═══ DATA LISTING

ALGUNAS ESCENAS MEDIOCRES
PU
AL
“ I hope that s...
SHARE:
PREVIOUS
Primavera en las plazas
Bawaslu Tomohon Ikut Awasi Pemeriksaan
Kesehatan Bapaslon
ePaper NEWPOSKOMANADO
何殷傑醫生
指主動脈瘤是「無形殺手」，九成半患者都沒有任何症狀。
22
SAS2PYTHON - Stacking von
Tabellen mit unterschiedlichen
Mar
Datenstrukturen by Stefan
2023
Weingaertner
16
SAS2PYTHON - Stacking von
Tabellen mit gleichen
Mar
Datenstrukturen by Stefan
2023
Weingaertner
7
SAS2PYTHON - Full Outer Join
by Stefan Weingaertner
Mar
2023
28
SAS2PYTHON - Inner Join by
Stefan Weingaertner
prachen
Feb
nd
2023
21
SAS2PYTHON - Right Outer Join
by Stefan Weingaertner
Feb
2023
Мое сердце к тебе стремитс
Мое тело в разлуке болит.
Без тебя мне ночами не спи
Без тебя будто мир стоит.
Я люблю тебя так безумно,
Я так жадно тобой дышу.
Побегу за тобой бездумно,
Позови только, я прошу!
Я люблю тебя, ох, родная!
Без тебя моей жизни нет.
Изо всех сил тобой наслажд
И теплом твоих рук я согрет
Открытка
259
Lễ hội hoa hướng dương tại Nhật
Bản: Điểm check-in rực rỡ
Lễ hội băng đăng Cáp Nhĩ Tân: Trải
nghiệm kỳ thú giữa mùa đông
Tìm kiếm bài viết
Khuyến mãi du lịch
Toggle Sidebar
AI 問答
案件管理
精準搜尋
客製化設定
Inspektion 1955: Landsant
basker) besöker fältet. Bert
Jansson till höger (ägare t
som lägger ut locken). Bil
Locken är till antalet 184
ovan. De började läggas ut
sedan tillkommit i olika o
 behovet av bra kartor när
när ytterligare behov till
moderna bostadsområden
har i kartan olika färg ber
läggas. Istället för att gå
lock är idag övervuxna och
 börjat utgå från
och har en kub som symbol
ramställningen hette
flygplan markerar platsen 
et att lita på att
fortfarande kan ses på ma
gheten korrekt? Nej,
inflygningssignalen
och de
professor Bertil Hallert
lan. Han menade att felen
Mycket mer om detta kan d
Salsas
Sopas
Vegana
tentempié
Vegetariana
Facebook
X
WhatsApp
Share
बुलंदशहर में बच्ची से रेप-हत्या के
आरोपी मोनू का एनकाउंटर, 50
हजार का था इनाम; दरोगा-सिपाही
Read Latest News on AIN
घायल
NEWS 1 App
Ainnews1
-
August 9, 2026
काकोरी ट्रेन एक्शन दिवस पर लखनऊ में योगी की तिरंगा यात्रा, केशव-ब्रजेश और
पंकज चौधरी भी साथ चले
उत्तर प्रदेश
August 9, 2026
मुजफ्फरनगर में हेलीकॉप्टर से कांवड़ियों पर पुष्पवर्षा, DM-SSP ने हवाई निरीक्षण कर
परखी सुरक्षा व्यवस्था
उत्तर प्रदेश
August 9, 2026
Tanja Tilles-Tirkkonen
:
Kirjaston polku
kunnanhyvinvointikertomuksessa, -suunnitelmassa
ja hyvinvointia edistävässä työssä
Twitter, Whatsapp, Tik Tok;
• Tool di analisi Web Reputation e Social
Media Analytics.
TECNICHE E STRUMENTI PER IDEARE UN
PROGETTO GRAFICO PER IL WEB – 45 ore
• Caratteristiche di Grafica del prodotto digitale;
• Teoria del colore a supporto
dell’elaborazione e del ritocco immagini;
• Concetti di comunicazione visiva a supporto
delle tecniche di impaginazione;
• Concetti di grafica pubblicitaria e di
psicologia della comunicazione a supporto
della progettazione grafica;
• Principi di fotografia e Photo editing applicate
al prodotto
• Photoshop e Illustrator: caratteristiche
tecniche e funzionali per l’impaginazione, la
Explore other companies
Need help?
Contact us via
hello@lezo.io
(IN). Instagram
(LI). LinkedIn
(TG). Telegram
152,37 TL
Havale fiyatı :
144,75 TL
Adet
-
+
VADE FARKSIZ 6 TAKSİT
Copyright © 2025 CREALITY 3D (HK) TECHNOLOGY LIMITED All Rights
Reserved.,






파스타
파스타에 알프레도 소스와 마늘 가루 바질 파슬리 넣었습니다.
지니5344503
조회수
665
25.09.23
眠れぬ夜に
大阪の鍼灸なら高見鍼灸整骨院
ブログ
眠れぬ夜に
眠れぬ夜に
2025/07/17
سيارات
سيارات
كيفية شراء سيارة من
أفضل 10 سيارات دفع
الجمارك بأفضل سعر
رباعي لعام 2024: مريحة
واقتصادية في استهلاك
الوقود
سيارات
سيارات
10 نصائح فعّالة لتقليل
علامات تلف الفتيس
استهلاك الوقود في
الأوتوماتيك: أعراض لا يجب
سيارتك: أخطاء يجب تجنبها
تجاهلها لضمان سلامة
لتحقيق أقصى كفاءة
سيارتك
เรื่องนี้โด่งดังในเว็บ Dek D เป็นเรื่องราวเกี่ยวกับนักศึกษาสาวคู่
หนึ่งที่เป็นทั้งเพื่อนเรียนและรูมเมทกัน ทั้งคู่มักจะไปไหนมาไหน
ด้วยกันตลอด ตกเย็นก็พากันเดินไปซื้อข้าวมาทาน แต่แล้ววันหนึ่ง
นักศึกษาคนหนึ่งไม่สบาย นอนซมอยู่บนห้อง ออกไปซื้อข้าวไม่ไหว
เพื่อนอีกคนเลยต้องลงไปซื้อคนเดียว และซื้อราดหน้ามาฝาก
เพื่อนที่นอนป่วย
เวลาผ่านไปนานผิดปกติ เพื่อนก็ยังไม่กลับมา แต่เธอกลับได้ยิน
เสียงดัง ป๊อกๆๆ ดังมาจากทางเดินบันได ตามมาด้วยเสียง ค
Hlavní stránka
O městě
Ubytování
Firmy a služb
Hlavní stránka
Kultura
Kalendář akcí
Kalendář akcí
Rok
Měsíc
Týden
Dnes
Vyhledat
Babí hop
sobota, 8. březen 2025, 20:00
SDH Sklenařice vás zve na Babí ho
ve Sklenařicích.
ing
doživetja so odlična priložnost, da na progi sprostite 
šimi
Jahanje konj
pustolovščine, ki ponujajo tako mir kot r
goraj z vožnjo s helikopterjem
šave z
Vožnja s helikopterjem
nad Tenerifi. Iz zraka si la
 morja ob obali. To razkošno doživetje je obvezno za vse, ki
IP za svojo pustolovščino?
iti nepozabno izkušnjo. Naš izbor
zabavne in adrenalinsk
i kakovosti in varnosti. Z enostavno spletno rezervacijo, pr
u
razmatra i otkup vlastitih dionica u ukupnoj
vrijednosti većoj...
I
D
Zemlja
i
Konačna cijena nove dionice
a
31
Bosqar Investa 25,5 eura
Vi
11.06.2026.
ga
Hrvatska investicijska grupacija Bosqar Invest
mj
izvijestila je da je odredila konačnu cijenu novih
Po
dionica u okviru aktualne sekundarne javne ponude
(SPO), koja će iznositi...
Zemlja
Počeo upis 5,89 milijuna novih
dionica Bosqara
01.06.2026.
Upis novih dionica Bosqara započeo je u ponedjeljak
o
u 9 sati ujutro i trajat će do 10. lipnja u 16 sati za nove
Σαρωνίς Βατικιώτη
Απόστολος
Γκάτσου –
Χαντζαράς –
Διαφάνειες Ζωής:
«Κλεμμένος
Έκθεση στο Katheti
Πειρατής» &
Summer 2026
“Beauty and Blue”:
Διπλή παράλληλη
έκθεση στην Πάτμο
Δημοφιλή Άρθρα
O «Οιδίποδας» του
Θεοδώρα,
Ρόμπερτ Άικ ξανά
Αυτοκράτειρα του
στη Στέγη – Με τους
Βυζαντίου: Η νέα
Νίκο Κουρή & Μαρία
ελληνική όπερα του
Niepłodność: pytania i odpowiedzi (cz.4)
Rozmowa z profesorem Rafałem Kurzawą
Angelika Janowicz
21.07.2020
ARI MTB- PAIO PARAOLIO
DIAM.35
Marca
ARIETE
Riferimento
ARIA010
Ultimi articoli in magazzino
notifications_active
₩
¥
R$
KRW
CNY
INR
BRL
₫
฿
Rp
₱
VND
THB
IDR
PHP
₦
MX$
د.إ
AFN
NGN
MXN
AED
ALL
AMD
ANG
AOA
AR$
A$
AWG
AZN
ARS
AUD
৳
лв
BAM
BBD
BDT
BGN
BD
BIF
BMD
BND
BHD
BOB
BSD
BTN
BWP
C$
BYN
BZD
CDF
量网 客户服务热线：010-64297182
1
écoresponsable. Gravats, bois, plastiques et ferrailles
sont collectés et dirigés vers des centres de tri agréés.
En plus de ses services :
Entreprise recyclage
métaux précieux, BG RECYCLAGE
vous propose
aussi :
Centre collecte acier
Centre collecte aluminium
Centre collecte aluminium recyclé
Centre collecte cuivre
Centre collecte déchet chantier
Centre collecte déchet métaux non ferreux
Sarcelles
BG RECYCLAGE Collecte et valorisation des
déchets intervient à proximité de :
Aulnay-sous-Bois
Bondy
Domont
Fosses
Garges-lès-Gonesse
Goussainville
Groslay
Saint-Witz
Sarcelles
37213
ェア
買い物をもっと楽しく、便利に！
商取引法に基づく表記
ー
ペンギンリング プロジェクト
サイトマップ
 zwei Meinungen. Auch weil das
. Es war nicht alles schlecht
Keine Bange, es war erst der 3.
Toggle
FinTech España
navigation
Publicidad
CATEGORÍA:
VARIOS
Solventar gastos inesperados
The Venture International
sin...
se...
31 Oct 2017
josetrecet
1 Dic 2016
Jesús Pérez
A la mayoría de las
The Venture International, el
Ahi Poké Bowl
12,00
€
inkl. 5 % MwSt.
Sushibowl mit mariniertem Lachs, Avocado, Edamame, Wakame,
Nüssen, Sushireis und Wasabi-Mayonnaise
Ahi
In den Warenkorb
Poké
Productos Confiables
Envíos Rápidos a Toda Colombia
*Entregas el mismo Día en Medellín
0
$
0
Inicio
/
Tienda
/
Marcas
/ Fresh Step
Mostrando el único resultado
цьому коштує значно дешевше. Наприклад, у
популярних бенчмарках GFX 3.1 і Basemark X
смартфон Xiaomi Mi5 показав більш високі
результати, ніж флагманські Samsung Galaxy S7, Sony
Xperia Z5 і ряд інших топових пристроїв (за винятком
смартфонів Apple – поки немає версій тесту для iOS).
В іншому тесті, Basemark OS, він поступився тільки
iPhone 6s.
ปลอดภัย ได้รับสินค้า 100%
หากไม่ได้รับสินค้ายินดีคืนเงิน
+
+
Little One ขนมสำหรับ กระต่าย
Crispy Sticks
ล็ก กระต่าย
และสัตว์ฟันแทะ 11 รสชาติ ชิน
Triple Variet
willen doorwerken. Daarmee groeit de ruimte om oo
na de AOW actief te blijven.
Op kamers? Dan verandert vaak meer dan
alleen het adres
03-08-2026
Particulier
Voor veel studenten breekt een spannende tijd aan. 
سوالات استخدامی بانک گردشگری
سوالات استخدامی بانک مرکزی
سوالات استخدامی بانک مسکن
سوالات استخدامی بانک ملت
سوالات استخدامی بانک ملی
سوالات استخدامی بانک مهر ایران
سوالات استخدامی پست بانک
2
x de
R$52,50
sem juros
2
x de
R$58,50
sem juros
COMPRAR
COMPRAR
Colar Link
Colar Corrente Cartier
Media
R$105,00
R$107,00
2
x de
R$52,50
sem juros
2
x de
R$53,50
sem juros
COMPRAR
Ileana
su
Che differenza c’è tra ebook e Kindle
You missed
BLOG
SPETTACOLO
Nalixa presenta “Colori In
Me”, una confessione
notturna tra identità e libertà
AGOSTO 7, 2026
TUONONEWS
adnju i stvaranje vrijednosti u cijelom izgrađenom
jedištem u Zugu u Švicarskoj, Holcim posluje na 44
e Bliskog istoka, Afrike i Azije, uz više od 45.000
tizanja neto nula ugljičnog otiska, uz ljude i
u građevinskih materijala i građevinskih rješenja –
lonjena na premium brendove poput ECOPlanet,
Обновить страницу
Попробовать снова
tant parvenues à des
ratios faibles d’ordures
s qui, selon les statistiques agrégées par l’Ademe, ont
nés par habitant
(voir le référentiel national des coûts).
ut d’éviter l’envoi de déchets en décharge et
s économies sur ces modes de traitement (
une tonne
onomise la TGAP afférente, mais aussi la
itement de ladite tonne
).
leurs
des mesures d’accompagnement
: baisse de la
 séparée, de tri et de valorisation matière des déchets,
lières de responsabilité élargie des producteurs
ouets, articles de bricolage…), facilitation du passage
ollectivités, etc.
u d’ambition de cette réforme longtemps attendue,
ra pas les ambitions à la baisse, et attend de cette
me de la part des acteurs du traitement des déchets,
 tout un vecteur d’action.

══════

» BRIEF
Where does "тобой" appear in the records above? Copy every line that has it.

» RESPONSE TO THIS TASK
Я так жадно тобой дышу.
Побегу за тобой бездумно,
Изо всех сил тобой наслажд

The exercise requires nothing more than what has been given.